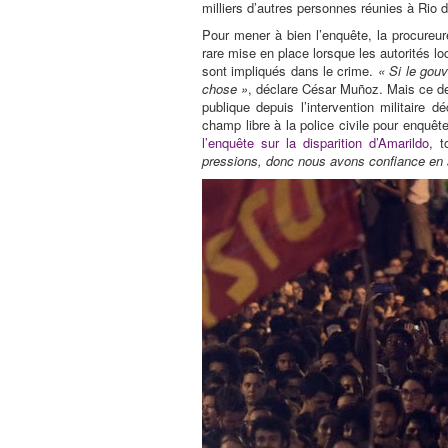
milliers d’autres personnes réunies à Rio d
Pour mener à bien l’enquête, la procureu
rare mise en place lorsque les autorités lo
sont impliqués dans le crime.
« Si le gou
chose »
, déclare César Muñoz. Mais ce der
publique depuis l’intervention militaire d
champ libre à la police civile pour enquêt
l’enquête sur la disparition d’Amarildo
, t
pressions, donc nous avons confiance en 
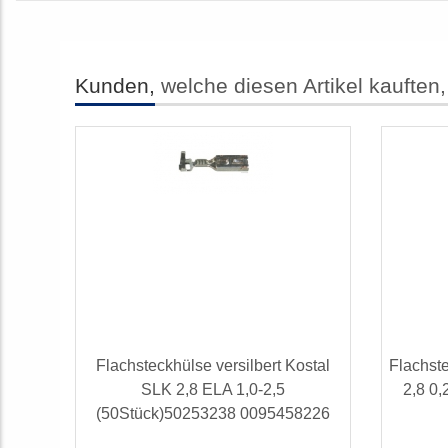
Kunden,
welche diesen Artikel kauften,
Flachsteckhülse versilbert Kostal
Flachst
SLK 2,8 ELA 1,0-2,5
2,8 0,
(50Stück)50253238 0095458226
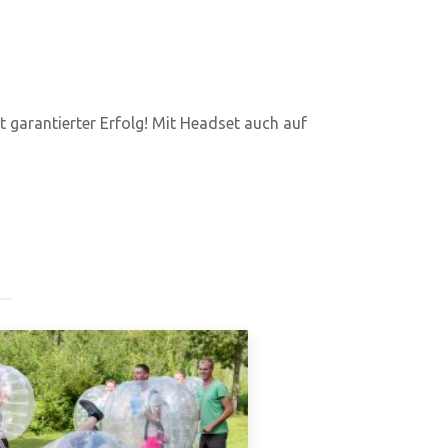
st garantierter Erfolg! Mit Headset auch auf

- - -

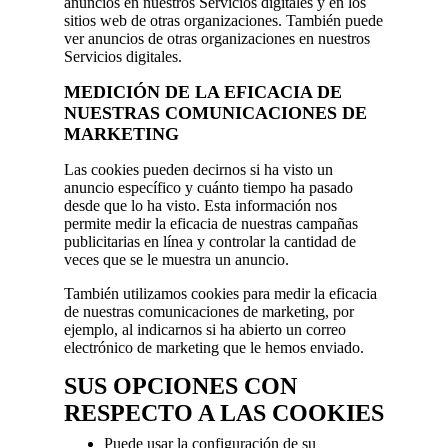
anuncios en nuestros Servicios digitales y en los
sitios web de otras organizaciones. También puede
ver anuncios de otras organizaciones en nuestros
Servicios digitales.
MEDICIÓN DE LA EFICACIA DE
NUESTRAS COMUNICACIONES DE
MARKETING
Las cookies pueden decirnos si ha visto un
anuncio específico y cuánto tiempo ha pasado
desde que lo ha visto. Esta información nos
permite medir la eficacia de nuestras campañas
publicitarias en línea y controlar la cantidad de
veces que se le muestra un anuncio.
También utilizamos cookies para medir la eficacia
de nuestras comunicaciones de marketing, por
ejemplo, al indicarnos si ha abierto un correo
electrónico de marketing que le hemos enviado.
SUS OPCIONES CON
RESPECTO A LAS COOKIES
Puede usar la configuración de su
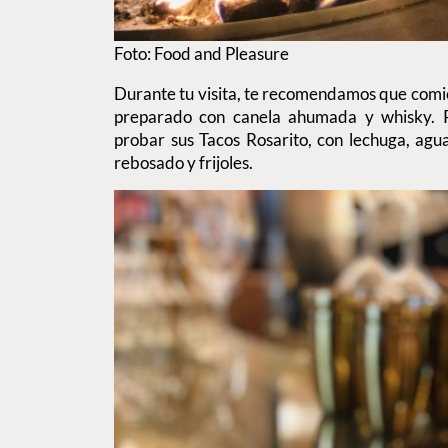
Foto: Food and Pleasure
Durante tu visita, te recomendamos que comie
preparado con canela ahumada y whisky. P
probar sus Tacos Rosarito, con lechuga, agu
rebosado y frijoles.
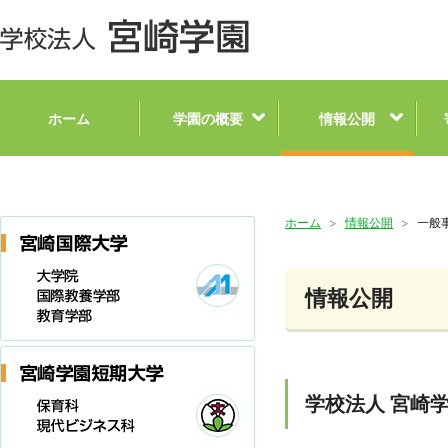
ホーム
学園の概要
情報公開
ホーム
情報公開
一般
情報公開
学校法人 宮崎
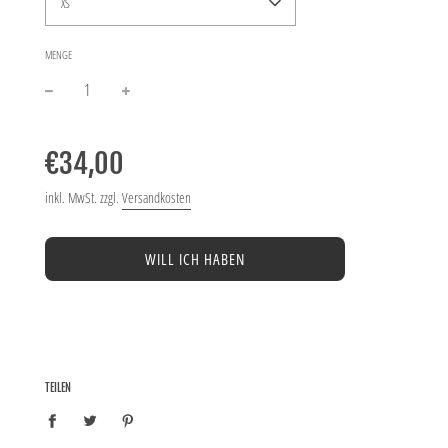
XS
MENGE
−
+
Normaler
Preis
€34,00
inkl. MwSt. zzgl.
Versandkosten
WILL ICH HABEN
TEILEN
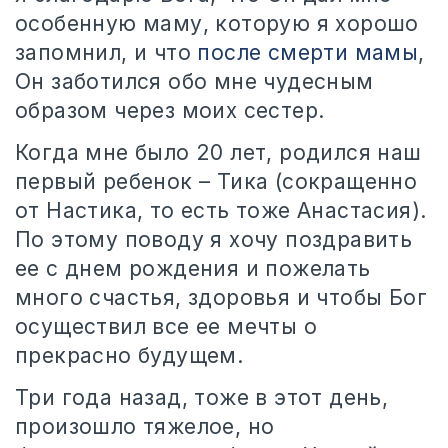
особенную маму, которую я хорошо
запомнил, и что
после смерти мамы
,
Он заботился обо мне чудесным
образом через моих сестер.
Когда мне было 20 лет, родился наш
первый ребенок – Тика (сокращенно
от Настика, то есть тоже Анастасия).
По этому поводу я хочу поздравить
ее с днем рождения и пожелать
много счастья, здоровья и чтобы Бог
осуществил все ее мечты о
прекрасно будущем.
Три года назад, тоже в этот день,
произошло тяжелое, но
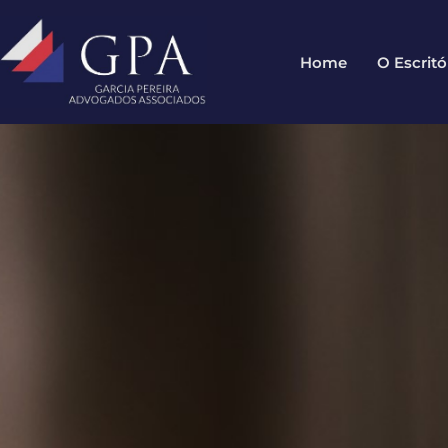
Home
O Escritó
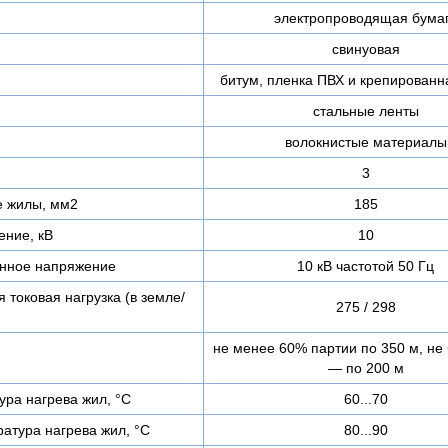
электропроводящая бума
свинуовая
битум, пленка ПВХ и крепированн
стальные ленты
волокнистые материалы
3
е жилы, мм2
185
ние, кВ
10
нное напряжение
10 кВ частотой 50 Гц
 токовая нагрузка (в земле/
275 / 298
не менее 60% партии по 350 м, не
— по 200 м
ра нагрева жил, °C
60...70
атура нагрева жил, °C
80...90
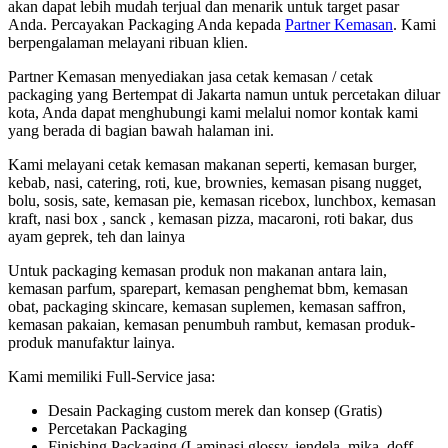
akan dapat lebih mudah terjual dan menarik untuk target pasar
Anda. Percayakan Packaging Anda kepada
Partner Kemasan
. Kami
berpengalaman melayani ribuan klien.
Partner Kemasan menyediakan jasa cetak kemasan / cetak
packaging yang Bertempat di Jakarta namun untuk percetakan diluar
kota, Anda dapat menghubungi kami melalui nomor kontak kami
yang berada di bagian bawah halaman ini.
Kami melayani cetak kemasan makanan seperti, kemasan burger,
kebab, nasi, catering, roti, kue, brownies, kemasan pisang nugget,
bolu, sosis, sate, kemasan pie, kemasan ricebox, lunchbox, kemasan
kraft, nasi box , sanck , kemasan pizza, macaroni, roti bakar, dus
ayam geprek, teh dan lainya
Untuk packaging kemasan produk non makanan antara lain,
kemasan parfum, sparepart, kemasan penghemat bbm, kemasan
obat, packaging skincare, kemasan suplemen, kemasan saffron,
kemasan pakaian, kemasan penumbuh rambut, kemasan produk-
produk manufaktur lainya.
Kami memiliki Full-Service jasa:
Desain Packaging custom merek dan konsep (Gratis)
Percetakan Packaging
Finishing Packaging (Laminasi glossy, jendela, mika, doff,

- - -

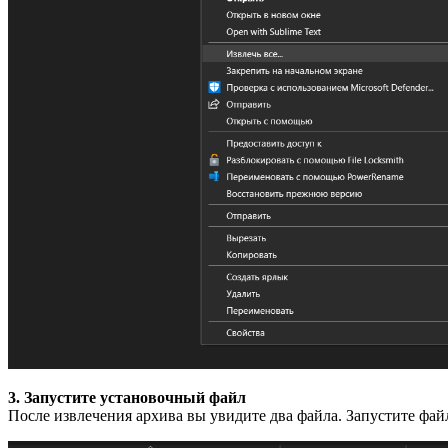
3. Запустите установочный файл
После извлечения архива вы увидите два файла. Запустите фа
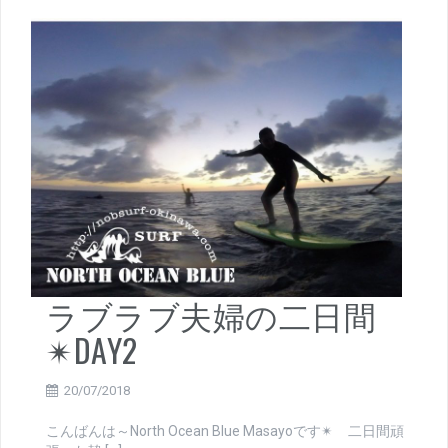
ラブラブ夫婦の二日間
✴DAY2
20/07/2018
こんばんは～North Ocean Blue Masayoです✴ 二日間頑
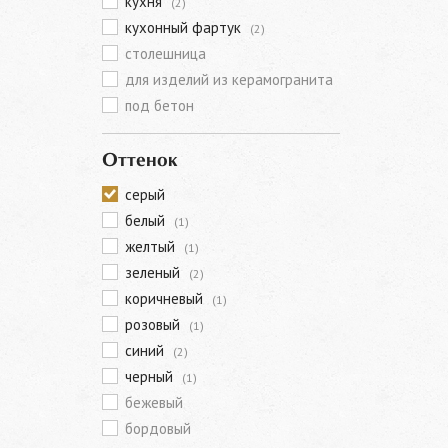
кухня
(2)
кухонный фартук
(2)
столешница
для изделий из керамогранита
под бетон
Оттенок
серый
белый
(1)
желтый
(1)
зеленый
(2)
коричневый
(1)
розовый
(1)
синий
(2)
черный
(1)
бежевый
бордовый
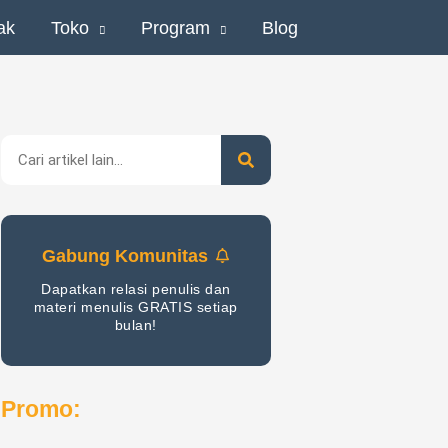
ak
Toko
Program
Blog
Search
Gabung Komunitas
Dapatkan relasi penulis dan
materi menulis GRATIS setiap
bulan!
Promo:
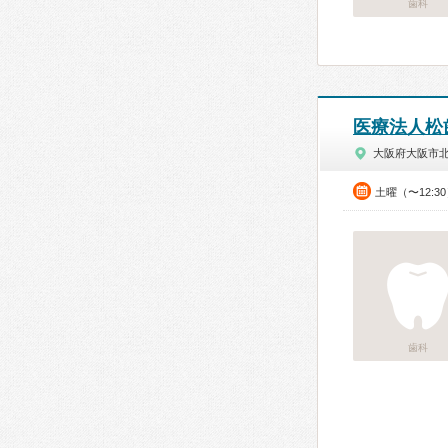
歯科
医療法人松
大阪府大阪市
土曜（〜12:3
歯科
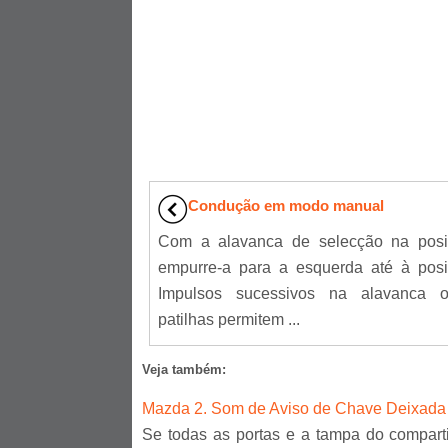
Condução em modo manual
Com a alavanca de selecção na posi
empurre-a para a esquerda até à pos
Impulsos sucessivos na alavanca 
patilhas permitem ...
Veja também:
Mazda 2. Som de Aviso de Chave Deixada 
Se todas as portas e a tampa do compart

- - -

# Exercise brief
Exact duplication is required for the lines above, from the line that contains "Untuk packaging kemasan" to the line that contains "Finishing Packaging (Laminasi", inclusive; omit all others.

# Answer space
Untuk packaging kemasan produk non makanan antara lain,
kemasan parfum, sparepart, kemasan penghemat bbm, kemasan
obat, packaging skincare, kemasan suplemen, kemasan saffron,
kemasan pakaian, kemasan penumbuh rambut, kemasan produk-
produk manufaktur lainya.
Kami memiliki Full-Service jasa:
Desain Packaging custom merek dan konsep (Gratis)
Percetakan Packaging
Finishing Packaging (Laminasi glossy, jendela, mika, doff,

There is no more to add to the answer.